ANKARA/WASHINGTON — Turkey does not wish to have problems with the United States and the two NATO allies could easily overcome their differences but not with the current US approach, Foreign Minister Mevlut Cavusoglu said on Thursday.
“We can solve issues with the United States very easily, but not with the current approach,” Cavusoglu told a news conference.
Meanwhile, US Treasury Secretary Steve Mnuchin warned on Thursday the United States would levy more sanctions on the troubled Turkish economy if Ankara does not soon release a jailed American pastor.
Deepening a spat that has rattled financial markets and threated to split a long-standing defense and political alliance, Mnuchin on Thursday suggested the next spiral of tit-for-tat sanctions was coming soon.

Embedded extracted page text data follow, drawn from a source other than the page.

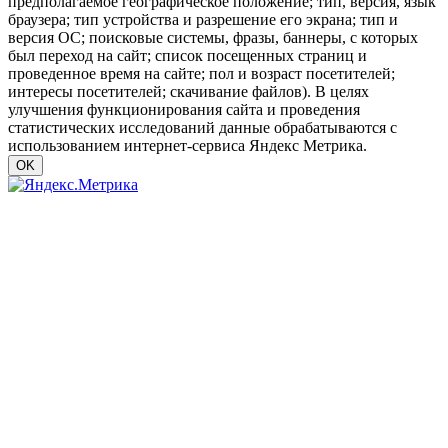
предполагаемое географическое положение; тип, версия, язык
браузера; тип устройства и разрешение его экрана; тип и
версия ОС; поисковые системы, фразы, баннеры, с которых
был переход на сайт; список посещенных страниц и
проведенное время на сайте; пол и возраст посетителей;
интересы посетителей; скачивание файлов). В целях
улучшения функционирования сайта и проведения
статистических исследований данные обрабатываются с
использованием интернет-сервиса Яндекс Метрика.
OK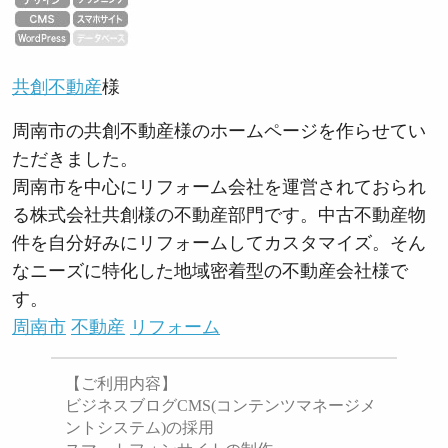
共創不動産
様
周南市の共創不動産様のホームページを作らせてい
ただきました。
周南市を中心にリフォーム会社を運営されておられ
る株式会社共創様の不動産部門です。中古不動産物
件を自分好みにリフォームしてカスタマイズ。そん
なニーズに特化した地域密着型の不動産会社様で
す。
周南市
不動産
リフォーム
【ご利用内容】
ビジネスブログCMS(コンテンツマネージメ
ントシステム)の採用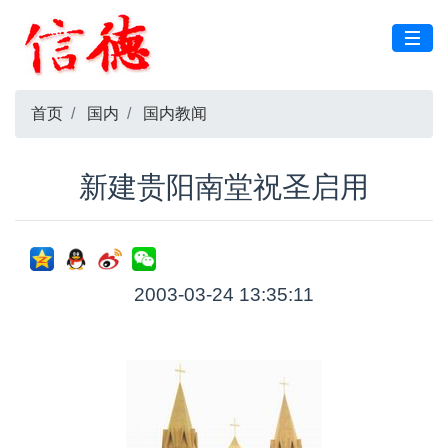
首页
国内
国内教闻
新建贵阳南堂祝圣启用
2003-03-24 13:35:11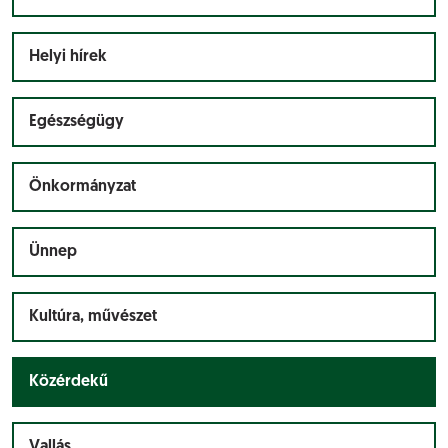
Helyi hírek
Egészségügy
Önkormányzat
Ünnep
Kultúra, művészet
Közérdekű
Vallás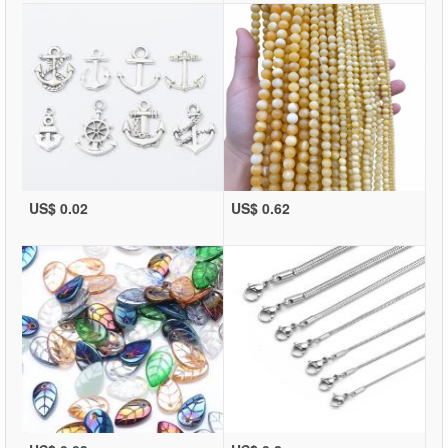
US$ 0.02
US$ 0.62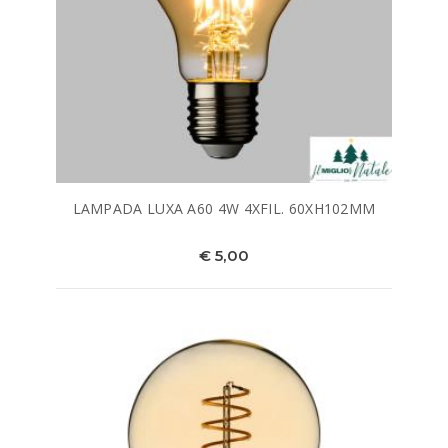
LAMPADA LUXA A60 4W 4XFIL. 60XH102MM
€ 5,00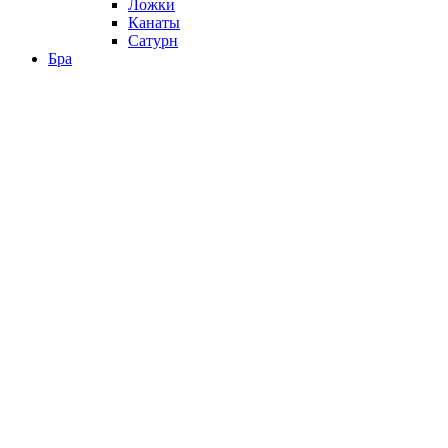
Ложки
Канаты
Сатурн
Бра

“We have put sanctions on several of their cabinet members,” Mnuchin told President Donald Trump in a Cabinet meeting attended by the press.
“We have more that we are planning to do if they don’t release him quickly.”
Trump prefaced Mnuchin’s remarks by saying that Turkey had not been a very good friend to America.
Referring to imprisoned pastor Andrew Brunson, Trump said “they have a great Christian pastor there, he’s a very innocent man.”
Turkish courts have moved to defuse other legal cases that have irritated relations with the EU.
An Istanbul court allowed the release of Amnesty International’s Turkey chair Taner Kilic on Wednesday, who spent more than a year in jail over alleged links to the 2016 coup bid.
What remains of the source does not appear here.